*TASK MATERIAL*
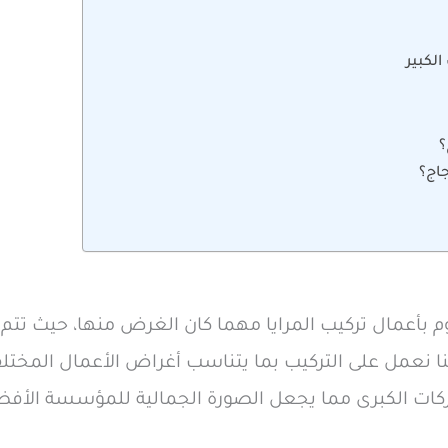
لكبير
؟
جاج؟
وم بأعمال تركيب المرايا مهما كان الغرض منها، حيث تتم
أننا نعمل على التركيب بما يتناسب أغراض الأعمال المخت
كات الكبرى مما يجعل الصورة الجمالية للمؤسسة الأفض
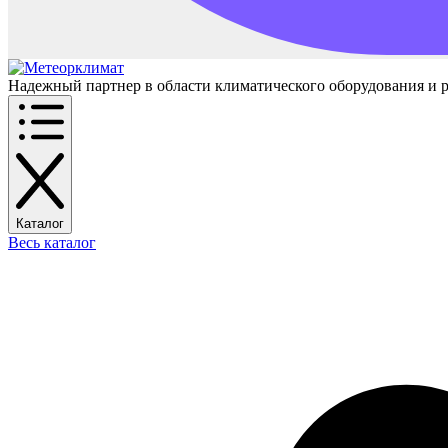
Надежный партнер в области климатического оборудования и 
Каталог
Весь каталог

==

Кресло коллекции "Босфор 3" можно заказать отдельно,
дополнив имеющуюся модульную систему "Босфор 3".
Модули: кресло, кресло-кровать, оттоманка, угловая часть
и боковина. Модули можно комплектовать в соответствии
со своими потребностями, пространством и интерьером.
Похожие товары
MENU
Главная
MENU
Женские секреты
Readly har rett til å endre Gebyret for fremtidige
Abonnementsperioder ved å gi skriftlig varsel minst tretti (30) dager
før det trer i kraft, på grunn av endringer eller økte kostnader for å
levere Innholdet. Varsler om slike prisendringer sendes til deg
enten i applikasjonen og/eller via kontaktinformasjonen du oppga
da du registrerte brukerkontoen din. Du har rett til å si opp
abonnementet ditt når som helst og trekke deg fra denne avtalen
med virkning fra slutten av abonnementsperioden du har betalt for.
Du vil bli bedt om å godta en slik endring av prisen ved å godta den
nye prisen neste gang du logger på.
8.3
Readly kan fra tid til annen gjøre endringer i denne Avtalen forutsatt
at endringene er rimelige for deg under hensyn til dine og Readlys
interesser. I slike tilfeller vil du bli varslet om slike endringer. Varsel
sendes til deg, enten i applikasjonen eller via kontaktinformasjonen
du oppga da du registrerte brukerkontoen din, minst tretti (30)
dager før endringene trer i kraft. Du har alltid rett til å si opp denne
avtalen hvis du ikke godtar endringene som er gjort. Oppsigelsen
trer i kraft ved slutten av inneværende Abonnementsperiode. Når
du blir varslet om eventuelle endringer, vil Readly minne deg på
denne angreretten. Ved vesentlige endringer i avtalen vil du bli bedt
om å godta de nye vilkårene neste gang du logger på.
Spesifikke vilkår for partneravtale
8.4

*WORK INSTRUCTION*
Select from the material above each line in which the string "endringene" appears, and list those lines.

*SOLUTION*
at endringene er rimelige for deg under hensyn til dine og Readlys
dager før endringene trer i kraft. Du har alltid rett til å si opp denne
avtalen hvis du ikke godtar endringene som er gjort. Oppsigelsen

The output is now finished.